Would you please restate the data exactly as it stands, apart from the pictures?

[Opening GIVEN RECORDS section]

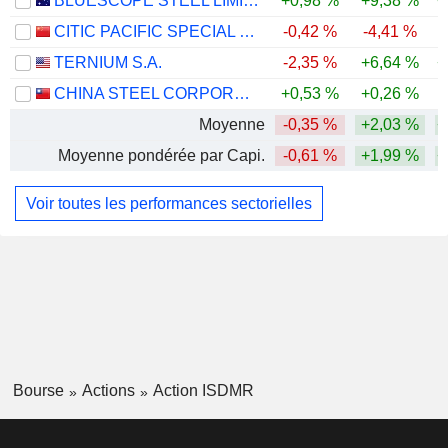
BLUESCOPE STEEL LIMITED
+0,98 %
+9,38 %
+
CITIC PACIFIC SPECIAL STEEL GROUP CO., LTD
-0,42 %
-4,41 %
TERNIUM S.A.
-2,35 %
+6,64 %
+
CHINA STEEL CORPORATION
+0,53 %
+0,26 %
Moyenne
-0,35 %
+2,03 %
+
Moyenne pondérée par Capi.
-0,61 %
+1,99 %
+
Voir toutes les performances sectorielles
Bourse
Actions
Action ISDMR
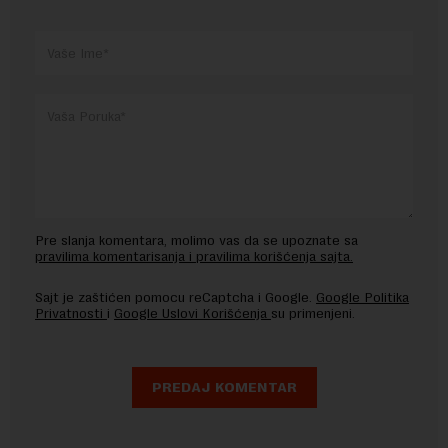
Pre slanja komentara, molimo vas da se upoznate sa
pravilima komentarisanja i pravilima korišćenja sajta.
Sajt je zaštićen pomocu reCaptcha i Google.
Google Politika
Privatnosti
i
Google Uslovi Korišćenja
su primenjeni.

[Closing GIVEN RECORDS section]

• [TASK SOLUTION]:
BLUESCOPE STEEL LIMITED
+0,98 %
+9,38 %
+
CITIC PACIFIC SPECIAL STEEL GROUP CO., LTD
-0,42 %
-4,41 %
TERNIUM S.A.
-2,35 %
+6,64 %
+
CHINA STEEL CORPORATION
+0,53 %
+0,26 %
Moyenne
-0,35 %
+2,03 %
+
Moyenne pondérée par Capi.
-0,61 %
+1,99 %
+
Voir toutes les performances sectorielles
Bourse
Actions
Action ISDMR
Pre slanja komentara, molimo vas da se upoznate sa
pravilima komentarisanja i pravilima korišćenja sajta.
Sajt je zaštićen pomocu reCaptcha i Google.
Google Politika
Privatnosti
i
Google Uslovi Korišćenja
su primenjeni.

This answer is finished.